▶ Task requirements
From the entries below, transcribe exactly the lines between the line holding "Name (required)" and the line holding "einen Zug zu spät", inclusive; skip all other lines.
=== Records to process ===
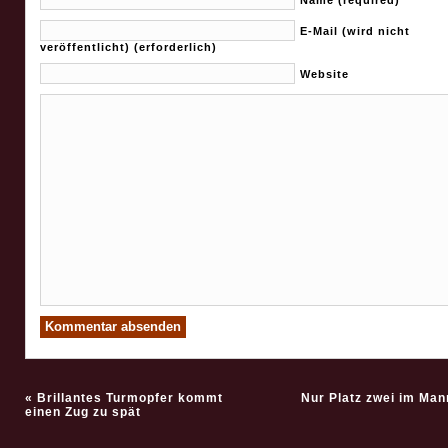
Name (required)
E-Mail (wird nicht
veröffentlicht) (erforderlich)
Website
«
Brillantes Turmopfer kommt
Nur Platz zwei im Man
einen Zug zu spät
===
=== Records to process ===
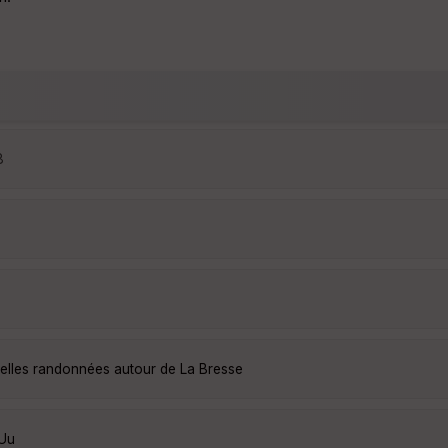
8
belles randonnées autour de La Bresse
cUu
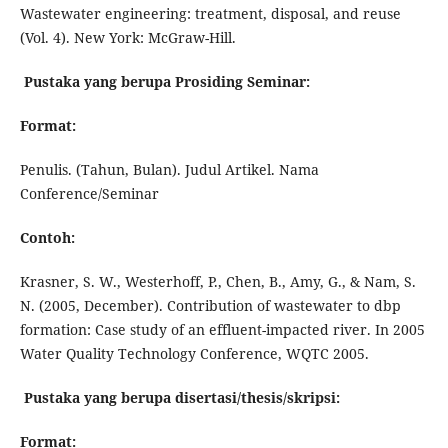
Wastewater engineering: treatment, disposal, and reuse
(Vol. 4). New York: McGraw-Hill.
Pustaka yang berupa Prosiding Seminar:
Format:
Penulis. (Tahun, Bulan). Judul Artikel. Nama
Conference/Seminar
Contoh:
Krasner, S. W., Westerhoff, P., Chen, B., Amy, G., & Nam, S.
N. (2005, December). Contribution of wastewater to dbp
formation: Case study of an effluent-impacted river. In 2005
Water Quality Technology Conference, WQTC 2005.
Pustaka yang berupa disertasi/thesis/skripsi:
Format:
===
▶ Task result
Name (required)
E-Mail (wird nicht
veröffentlicht) (erforderlich)
Website
«
Brillantes Turmopfer kommt
Nur Platz zwei im Man
einen Zug zu spät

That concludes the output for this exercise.